PROBLEM DETAILS:
Find the line holding "unvergesslichen Tag auf dem" in the entries below. Give it again exactly, along with every line after it up to and including the line holding "Wasser nichts im Wege!".

PROVIDED DATA:
════════

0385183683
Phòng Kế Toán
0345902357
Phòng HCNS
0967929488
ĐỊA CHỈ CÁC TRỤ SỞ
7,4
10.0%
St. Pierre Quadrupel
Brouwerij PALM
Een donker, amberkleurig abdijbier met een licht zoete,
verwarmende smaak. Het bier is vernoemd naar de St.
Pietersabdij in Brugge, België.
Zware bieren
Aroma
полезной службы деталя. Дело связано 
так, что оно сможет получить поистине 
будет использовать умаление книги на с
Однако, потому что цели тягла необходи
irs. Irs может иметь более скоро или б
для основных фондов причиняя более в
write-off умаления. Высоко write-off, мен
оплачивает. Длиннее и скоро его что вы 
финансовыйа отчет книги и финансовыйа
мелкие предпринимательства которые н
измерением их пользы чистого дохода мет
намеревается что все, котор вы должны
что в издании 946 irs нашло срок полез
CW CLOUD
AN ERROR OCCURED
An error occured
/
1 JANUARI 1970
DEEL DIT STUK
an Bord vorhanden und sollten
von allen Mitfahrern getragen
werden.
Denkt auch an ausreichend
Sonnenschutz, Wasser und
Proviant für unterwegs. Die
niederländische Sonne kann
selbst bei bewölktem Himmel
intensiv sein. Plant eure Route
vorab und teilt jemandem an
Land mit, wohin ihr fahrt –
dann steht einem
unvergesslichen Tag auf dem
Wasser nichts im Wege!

════════

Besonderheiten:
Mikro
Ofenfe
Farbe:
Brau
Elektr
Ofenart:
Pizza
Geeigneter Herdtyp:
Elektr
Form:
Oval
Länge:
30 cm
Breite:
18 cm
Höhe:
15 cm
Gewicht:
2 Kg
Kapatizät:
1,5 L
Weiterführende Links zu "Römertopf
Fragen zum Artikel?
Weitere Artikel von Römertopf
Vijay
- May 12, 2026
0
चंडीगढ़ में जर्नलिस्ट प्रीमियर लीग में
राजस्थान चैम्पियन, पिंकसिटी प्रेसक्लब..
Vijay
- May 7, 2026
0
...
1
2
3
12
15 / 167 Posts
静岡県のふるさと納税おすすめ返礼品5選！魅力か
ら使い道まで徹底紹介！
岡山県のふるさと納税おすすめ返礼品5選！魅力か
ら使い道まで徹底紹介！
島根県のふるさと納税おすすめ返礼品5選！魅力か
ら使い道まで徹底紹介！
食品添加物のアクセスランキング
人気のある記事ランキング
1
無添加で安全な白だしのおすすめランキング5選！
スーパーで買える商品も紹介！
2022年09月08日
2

════════

EXERCISE RESPONSE:
unvergesslichen Tag auf dem
Wasser nichts im Wege!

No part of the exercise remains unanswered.